This article posted on insideindianabusiness.com by Kylie Veleta, Special Projects Reporter for Inside Indiana Business
Friedreich’s ataxia (FA) is a rare—and especially cruel—disease. Tom Hamilton knows the heartache well; his 11 year-old daughter Annie deteriorates physically with each passing day. He says saving her life is “a race against the clock,” and he’s hopeful Indianapolis-based Chondrial Therapeutics could give his family more years with Annie. The National Institutes of Health (NIH) just accepted the startup’s drug candidate into a prestigious program that will accelerate its development—and perhaps help put time on Annie’s side.
NIH’s Therapeutics for Rare and Neglected Diseases (TRND) program has selected Chondrial Therapeutics’ drug, called TAT-Frataxin, for its highly-competitive program that focuses on speeding development and footing the bill to get the company to Phase 1 clinical trials. It’s the second critical development for TAT-Frataxin; the first came from a father.
Hamilton, who lives in New York, worked on Wall Street for 25 years, but left the industry a few years ago to spend more time with his family. Three months later, doctors diagnosed Annie with FA.
“My wife and I often say we’ve been given a very large dose of perspective,” says Hamilton. “All the things you thought were important—you realize really aren’t.”
“Horrible” is the word Hamilton uses to describe FA, which has no treatment. Parents think they have a healthy child until about the age of 10, when typical adolescent clumsiness becomes so pronounced that they begin to suspect something else may be at play. Annie’s prognosis is the same as the 50,000 other people in the U.S. with the disorder; she’ll likely be in a wheelchair by her teenage years and die in her mid-20s or mid-30s due to cardiovascular complications.
“You don’t sleep for about six months [after the diagnosis], and then you realize that doesn’t help anyone either,” says Hamilton. “We try to put our head down and put all of our resources, time and energy toward trying to get a cure for these kids.”
After Annie’s diagnosis, Hamilton contacted the FA Research Alliance, a global organization focused on finding a treatment or cure for the disorder.
“I said, ‘What do you guys need? Tell me therapies that need help that don’t have sponsorship,” says Hamilton. “They said there’s a doctor in Indiana, Mark Payne, and he has a protein therapeutic drug that we think has some legs.”

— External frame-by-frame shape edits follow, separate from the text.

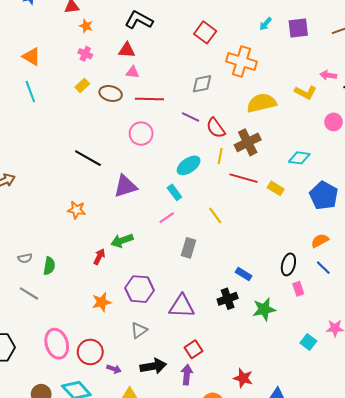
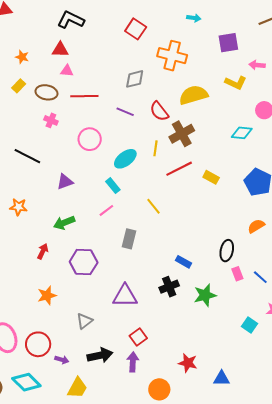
cyan arrow: (265, 24) -> (194, 18), turned -120
orange star: (86, 26) -> (22, 57), moved
purple square: (298, 28) -> (228, 43), moved
pink cross: (85, 54) -> (51, 120), moved
red semicircle: (216, 128) -> (159, 111), moved
pink circle: (141, 134) -> (90, 139), moved
cyan diamond: (299, 158) -> (242, 133), moved
red line: (243, 178) -> (179, 169), turned -40
purple triangle: (125, 186) -> (65, 182), size x0.7
green arrow: (122, 241) -> (64, 223), moved
blue line: (323, 268) -> (260, 277), moved
purple hexagon: (140, 289) -> (84, 262), moved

Hamilton started throwing millions of his own money at the disease; he gave more than $3 million to establish a FA research center at The Children’s Hospital of Philadelphia, and he invested $1.1 million in Chondrial Therapeutics to secure the intellectual property for TAT-Frataxin.

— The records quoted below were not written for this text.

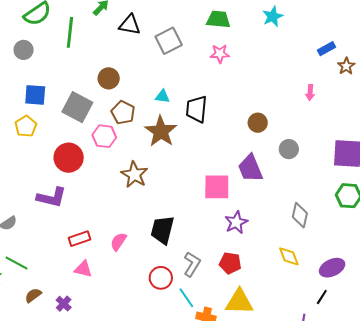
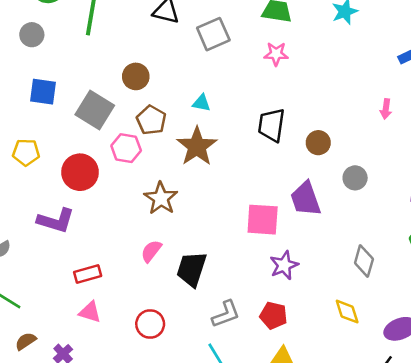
black trapezoid: (197, 109) -> (272, 125), moved
yellow pentagon: (26, 126) -> (26, 152), moved, turned 30
pink semicircle: (118, 242) -> (151, 251), moved
gray L-shape: (192, 264) -> (226, 314), turned 35
red circle: (161, 278) -> (150, 324), moved

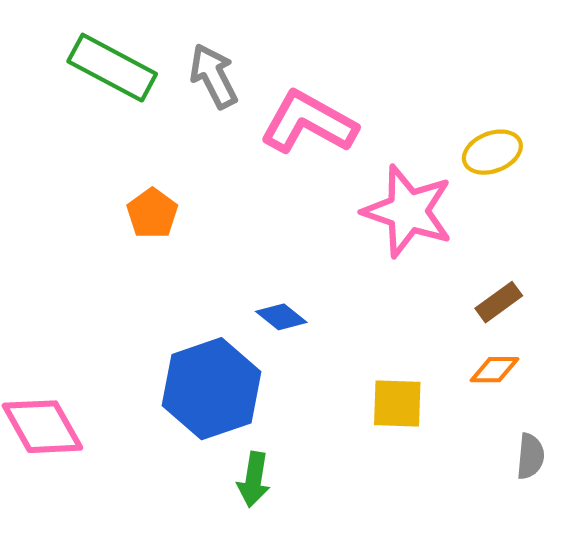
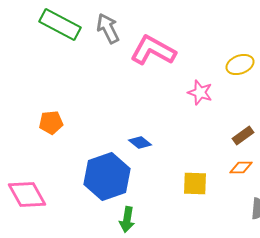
pink star: (408, 211) -> (200, 93), size x0.6
orange pentagon: (152, 213) -> (51, 123), moved, turned 30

FA is a genetic disorder that limits the production of frataxin, an important protein that functions in the mitochondria, known as the energy-producing factories of the cell. Patients lose sensory nerves in their extremities and, ultimately, develop serious heart conditions.
Payne, who is an Indiana University School of Medicine professor of pediatrics, developed the drug to deliver frataxin to the mitochondria of the cells, allowing the cells to produce energy normally and not die.
“Think of it like giving insulin to diabetics. If you can provide frataxin, you turn a pretty devastating disease into a very manageable, high quality-of-life, chronic disease,” says Chondrial Therapeutics Chief Executive Officer Steven Plump. “While patients need to continue to receive that frataxin over their lifetime, it restores the productivity of those cells and—at least in animal studies to date—extends their life.”
Plump says being selected for the TRND program greatly “de-risks” development expenses and unleashes the power of TRND’s scientists to move TAT-Frataxin to human trials. For Hamilton, the advancements can’t come fast enough; while a treatment wouldn’t reverse Annie’s condition, it will stop the progression, which could mean saving her life.
“It’s heart-wrenching seeing your kid walk down the stairs, and every day, it gets harder. She’s lost some pretty serious neuronal capability, so we have to do it for others; if we can save other kids, that’s worth it as well,” says Hamilton. “I think in five years, there will be a therapy. I’m hoping it’s much sooner. I need it sooner.”